お花見スルーは「拒絶」ではない。ビジネスコーチ100人の調査で見えた、令和のチームビルディングの新常識
「4月といえばお花見。お酒を飲みながら親睦を深めよう!」 そんな一昔前の「当たり前」が、今、大きな曲がり角を迎えています。
最近耳にする「お花見スルー」という言葉。若手世代が会社の行事を敬遠する現象を、単なる「ドライな世代」の一言で片付けてしまっていませんか?

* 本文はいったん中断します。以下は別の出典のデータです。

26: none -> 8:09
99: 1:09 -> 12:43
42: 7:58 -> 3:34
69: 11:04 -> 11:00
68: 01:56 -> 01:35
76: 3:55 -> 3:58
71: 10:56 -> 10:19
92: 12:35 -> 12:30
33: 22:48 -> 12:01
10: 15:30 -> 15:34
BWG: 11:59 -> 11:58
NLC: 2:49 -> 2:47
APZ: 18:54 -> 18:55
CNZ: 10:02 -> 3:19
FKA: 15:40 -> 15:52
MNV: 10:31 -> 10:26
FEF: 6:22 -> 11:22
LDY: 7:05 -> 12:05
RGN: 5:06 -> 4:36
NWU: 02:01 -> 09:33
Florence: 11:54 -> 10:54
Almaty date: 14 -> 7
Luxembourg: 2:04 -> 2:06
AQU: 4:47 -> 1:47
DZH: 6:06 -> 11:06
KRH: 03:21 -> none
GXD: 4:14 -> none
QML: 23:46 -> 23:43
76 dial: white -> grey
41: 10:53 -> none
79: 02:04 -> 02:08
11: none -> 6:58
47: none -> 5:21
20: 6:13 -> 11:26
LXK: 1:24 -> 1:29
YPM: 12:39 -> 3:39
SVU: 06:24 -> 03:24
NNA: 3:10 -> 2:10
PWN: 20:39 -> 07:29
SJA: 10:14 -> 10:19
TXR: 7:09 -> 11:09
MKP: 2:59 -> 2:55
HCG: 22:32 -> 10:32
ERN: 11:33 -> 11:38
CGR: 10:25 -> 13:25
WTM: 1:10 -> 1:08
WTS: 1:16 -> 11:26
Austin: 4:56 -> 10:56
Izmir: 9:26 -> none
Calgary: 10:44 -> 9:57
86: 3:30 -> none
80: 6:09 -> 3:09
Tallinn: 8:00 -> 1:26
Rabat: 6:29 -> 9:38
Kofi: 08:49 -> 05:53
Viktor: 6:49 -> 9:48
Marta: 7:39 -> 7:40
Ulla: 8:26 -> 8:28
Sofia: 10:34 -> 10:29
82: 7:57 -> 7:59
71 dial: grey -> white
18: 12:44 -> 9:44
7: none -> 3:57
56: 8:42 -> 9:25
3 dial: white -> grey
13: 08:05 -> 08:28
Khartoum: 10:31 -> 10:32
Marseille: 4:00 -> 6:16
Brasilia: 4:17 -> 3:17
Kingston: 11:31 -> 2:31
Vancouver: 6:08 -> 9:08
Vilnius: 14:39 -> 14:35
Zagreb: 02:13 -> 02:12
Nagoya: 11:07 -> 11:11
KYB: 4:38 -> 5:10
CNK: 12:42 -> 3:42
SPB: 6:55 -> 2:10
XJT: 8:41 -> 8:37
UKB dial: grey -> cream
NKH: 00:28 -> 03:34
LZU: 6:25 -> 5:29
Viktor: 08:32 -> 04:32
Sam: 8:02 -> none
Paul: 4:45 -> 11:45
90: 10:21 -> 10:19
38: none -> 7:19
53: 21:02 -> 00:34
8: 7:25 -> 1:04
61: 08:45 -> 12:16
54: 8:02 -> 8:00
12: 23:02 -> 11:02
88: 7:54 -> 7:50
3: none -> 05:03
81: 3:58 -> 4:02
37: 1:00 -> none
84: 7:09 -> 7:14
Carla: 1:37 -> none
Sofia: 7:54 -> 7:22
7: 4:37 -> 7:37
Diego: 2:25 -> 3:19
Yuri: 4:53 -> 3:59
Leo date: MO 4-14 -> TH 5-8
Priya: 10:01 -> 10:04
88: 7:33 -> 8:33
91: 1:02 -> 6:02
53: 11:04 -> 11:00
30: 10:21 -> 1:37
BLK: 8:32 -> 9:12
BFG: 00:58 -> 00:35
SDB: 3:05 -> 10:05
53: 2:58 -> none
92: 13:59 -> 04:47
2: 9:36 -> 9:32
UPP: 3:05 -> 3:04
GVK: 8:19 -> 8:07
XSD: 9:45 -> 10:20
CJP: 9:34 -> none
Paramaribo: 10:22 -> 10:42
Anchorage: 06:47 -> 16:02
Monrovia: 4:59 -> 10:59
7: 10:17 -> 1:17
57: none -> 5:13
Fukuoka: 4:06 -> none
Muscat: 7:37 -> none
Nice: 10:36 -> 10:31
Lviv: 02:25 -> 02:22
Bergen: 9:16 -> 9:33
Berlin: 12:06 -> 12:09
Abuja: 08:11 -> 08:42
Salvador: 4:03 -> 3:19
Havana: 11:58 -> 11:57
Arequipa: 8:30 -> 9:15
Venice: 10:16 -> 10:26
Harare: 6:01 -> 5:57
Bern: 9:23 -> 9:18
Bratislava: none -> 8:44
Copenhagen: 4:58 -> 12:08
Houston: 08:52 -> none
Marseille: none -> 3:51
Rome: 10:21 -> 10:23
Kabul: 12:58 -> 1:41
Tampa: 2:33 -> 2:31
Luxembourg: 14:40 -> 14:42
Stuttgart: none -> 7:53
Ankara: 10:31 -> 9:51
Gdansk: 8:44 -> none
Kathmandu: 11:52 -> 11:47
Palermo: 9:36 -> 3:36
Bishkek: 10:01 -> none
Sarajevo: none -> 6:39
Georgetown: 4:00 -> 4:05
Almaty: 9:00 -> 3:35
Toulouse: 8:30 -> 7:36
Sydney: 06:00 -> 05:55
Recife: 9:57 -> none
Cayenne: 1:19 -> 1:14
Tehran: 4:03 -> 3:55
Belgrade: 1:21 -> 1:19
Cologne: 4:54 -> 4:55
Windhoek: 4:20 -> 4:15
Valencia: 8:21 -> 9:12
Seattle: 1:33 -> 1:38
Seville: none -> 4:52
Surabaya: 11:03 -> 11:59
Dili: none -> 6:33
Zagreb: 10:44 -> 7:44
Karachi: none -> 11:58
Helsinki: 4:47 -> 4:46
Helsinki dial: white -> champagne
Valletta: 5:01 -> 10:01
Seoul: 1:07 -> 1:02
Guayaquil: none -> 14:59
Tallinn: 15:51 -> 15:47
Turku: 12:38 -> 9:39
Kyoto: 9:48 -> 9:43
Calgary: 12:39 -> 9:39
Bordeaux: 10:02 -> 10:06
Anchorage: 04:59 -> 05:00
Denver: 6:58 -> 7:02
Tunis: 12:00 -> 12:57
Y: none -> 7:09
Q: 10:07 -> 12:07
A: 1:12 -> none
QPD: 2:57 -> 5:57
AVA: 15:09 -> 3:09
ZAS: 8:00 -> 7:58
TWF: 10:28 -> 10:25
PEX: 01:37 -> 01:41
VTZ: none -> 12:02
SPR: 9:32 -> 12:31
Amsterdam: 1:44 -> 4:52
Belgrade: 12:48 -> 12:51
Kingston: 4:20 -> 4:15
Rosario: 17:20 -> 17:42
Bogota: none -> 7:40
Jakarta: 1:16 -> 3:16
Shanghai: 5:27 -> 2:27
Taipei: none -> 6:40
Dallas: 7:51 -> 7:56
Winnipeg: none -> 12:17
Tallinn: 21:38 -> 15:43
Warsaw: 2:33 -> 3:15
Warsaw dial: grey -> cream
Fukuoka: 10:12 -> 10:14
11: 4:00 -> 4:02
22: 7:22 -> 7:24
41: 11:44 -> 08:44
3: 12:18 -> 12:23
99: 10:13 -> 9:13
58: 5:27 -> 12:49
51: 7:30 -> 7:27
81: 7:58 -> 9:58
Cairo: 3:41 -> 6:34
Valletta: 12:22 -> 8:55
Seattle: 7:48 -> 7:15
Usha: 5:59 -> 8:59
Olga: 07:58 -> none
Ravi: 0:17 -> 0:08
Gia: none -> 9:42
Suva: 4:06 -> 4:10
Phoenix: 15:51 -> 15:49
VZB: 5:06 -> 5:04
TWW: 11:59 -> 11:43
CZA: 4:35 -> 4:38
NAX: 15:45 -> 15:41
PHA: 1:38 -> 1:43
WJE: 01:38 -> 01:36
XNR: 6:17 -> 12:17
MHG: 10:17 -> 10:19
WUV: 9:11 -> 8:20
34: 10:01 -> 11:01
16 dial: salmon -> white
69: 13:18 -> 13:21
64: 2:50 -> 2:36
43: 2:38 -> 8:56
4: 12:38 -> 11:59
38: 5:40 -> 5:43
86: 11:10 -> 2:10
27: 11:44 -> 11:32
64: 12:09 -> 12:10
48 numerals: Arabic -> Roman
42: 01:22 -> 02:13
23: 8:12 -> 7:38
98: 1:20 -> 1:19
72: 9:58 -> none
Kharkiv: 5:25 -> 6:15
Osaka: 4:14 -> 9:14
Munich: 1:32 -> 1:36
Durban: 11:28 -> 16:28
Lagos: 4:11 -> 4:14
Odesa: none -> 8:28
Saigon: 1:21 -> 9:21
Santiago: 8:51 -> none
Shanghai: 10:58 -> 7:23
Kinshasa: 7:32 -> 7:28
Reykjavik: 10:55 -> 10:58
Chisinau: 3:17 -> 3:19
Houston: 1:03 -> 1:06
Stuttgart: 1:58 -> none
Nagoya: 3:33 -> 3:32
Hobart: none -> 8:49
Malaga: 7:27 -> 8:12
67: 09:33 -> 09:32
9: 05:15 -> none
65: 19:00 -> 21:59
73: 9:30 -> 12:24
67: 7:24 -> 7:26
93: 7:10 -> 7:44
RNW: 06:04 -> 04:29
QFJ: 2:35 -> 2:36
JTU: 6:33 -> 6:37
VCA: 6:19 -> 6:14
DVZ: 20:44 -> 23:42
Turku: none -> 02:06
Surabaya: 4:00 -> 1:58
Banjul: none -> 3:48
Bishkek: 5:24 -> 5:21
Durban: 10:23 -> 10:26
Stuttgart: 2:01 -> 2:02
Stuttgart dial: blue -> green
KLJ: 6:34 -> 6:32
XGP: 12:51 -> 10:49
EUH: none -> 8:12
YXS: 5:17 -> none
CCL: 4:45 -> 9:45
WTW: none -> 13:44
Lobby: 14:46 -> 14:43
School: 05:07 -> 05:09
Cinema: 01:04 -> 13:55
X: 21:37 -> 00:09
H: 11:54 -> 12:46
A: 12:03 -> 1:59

私たち株式会社スーペリアは、現場の最前線で組織変革を支援するプロコーチ100名を対象に、職場のコミュニケーションに関する実態調査を実施しました。そこから見えてきたのは、マネジメント側がアップデートすべき「切実なサイン」でした。
 
8割以上のコーチが実感。「飲みニケーション」が離職リスクに?
調査の結果、驚くべき数字が明らかになりました。
 
■ 調査結果:数字が証明する「飲みニケーション」の逆効果
※概要
調査対象 現役ビジネスコーチ100名
調査方法 オンラインアンケート調査
調査実施者 株式会社スーペリア
調査時期 2026年3月
【主な調査結果】
※調査対象 現役ビジネスコーチ100名
驚くことに、82%のコーチが部下にあたる層から「会社の飲み会が苦痛である」という本音を聞いています。
さらに同様に、8割超
のコーチが、「酒席での強引な誘いが、職場の心理的安全性を著しく阻害している」と警鐘を鳴らしています
 
※調査対象 現役ビジネスコーチ100名
「お酒を介さないと本音が話せない」という組織文化そのものに、今の世代は強い不信感を抱いています。良かれと思って開催した親睦会が、実は「負の資産」として、離職のリスクを高めている可能性があるのです。
 
■ プロコーチが分析:「お花見スルー世代」が本当に求めているもの
「お花見スルー世代」は、社内や上司とのコミュニケーションを拒絶しているわけではありません。
では、一体どんなコミュニケーションを望んでいるのか調査結果を見てみましょう。
 
※調査対象 現役ビジネスコーチ100名
彼らが求めているのは、「アルコール越しの抽象的な本音」ではなく、「シラフで向き合い、自分の価値観や貢献を正当に承認してくれる時間」です。プロコーチ100名が現場で蓄積した知見は、「形式的な親睦よりも質の高い1on1を」という令和型マネジメントへのシフトを強く示唆しています。
 
 
■ スーペリアが提案:令和チームビルディングの「3原則」
本調査結果を受け、株式会社スーペリアは以下の3原則を提言提案します。
 
原則1.「アルコールの1時間」より「シラフの15分」を定例化
週1回・15分の定期的な1on1を推奨。対話の質を可視化・蓄積し、上司と部下の間に「納得感のある信頼関係」を構築します。
長時間の不定期な飲み会より、短時間でも定期的な対話のほうが、エンゲージメント・離職防止の両面で高い効果を発揮します。
原則2. 社内イベントは「選択制」にして心理的安全性を確保
社内行事・懇親会を完全選択制とし、不参加による人事評価への影響がないことを明文化します。
「選べる」という実感が逆説的に組織への信頼感と帰属意識を高め、自発的な参加率の向上にもつながります。
原則3. 「感情のデジタルログ化」で意欲減退を早期検知
飲み会の場での刹那的な称賛ではなく、日々の小さな貢献・感情の変化を蓄積。個人の意欲変化を早期検知し、離職リスクを組織として予防します。
 
代表取締役 曽我香織のコメント
「私たちが掲げるミッションは『見えない労働人口減の解決』です。お花見スルーという現象の裏には、組織が見落としている『意欲の喪失』という深刻な課題が隠れています。
部下の心が離れてから対策を講じるのでは遅いのです。プロコーチの知見とテクノロジーを融合させ、職場の対話を『組織の資産』へとアップデートする。それが、変化の激しい令和時代において、一人ひとりが最高のパフォーマンスを発揮し続けられる組織をつくる、唯一の方法だと確信しています。」